L’Egypte des pharaons envoûte Genève

Le Musée d'Art et d'Histoire dévoile une fascinante collection privée, évoquant 4000 ans d'histoire, des divinités mutantes, zoomorphes et parfois redoutables.
Hérodote tenait les Egyptiens pour les plus religieux des hommes. Ils n’en furent pas moins facétieux au point de se bricoler une mythologie peuplée de dieux mutants, tour à tour femme, chatte ou vache, faucon ou bélier, maléfiques ou empathiques, une féroce déesse-lionne (Sekhmet) se transformant en chat ronronnant sous l’effet de l’alcool, l’univers étant lui-même issu d’un œuf pondu par… un jars.
Le Musée genevois d’Art et d’Histoire (MAH) convie à une plongée dans cette étrangeté, où l’humain côtoie l’animal, où la dévotion populaire voisine avec les dorures et les masques hiératiques, où la magie fricote avec les rites officiels. On doit ces «Reflets du divin» à un amateur éclairé et «ami très généreux» dudit musée, comme on a coutume de présenter les mécènes attachés à leur anonymat.
De Nagada à l’époque romaine
Sa riche collection recouvre l’histoire de l’Egypte des civilisations Nagada (4000-3000 av. J-C; fin de la préhistoire) à l’époque romaine des premiers siècles de notre ère. Vincent Mangeat signe la mise en scène de ces quelque cent cinquante merveilles, autour de la métaphore de l’arche: une présentation volontairement thématique et non chronologique, privilégiant «les lectures croisées et le mouvement brownien d’une pensée plus libre», aux dires de l’architecte nyonnais.
On pénètre donc dans la préhistoire avec deux statuettes d’ivoire Nagada, parmi les plus anciennes représentations humaines recensées à ce jour (4000-3700 av. J-C), dont la signification reste controversée. La première section se penche sur les attitudes de piété, notamment à travers de mystérieuses effigies de pierre noire (Moyen Empire, Basse époque – 664-332 av. J-C) illustrant l’aspiration des artistes d’alors à réaliser des portraits psychologiques. Plus loin, on découvre les ex-voto de bronze dédicacés, qu’il était coutumier d’offrir lors de pèlerinages.
Autres raretés à contempler au gré de ce parcours fascinant: deux manuscrits inédits de Champollion, une exceptionnelle tête de bélier en bois incrusté de bronze (VIII-Vie s. av. J-C), un des multiples avatars du dieu de la royauté Amon; une des trois seules oies (de ce même dieu Amon; X-IXe s. av. J-C) recensées à ce jour.

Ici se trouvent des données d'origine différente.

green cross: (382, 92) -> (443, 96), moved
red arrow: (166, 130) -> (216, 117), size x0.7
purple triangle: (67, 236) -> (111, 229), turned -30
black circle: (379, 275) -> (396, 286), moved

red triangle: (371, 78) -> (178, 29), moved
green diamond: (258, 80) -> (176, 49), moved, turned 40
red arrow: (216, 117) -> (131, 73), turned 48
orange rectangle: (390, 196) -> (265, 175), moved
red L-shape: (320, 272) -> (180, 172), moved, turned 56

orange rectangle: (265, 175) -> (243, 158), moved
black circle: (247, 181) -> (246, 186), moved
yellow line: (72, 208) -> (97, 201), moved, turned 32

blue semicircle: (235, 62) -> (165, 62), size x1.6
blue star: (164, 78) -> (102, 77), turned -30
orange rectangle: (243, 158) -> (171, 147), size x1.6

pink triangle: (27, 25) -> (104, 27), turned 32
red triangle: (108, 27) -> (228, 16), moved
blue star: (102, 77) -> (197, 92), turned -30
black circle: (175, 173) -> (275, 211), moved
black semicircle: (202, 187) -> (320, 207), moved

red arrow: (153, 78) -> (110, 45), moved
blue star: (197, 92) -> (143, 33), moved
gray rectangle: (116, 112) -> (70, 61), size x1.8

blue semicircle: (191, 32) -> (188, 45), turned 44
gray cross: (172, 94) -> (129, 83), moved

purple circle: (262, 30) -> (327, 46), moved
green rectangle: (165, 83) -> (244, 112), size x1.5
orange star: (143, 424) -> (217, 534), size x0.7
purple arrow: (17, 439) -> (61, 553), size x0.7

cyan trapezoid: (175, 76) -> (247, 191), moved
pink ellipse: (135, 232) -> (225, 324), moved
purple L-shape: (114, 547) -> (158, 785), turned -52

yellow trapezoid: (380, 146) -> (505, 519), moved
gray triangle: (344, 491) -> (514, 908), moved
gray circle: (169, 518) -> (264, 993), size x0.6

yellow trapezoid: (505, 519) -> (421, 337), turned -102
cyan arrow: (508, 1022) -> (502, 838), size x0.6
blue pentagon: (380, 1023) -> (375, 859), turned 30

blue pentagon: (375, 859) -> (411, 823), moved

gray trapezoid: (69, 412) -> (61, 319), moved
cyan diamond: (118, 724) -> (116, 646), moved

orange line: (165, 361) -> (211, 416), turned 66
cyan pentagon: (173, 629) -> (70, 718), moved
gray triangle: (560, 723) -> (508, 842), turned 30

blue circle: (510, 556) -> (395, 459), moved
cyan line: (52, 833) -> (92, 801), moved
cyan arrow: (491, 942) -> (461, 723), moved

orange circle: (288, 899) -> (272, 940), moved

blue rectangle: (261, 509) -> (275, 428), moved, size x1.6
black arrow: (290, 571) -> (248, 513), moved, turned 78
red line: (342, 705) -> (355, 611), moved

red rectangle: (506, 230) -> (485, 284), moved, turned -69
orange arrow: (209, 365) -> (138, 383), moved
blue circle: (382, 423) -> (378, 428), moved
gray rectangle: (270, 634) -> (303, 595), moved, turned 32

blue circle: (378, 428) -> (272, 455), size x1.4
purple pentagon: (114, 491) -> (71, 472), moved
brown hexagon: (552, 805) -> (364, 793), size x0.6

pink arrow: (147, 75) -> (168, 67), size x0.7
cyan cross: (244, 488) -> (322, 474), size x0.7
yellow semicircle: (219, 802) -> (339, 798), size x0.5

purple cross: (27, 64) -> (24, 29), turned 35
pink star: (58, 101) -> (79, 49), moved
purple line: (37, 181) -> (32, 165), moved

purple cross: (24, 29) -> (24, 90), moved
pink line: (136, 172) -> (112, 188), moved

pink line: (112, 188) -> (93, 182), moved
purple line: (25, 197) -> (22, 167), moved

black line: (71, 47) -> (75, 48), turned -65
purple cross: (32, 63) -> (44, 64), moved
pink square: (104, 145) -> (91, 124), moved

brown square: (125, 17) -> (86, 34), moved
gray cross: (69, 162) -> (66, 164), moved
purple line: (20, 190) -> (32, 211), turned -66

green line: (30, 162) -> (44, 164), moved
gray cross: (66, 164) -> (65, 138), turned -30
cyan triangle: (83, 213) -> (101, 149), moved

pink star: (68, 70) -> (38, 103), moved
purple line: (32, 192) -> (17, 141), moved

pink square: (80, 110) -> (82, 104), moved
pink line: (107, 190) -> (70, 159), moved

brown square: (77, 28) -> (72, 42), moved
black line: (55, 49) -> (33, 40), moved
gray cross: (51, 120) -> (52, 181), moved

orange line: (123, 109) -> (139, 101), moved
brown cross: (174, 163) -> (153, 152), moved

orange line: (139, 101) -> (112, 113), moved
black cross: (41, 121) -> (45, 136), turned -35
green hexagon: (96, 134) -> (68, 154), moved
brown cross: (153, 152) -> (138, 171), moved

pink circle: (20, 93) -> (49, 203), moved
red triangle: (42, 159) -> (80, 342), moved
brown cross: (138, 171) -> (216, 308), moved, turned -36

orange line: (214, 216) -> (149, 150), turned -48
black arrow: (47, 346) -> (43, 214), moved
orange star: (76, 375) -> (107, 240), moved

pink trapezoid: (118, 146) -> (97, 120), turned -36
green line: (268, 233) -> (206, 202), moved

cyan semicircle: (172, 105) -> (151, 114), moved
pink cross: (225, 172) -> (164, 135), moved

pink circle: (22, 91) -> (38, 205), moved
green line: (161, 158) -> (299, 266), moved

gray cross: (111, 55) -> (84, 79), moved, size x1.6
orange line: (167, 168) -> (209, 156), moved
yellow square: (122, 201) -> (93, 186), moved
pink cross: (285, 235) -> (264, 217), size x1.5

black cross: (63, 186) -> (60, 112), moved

Mais encore une gracieuse prêtresse dont la robe incrustée de pâte de verre reproduit le plumage du faucon, les métamorphoses d’Isis, Osiris, Ptah ou Sekhmet et le très digne masque funéraire de l’époque romaine – aux multiples icônes protectrices: faucon, scarabée, serpent – qui aurait appartenu à Pierre Loti.
Véronique Zbinden
«Reflets du divin, antiquités pharaoniques et classiques d’une collection privée»; Genève, MAH, 2, rue Charles-Galland, Genève. Jusqu’au 3 février 2002. Ma-di 10h-17h.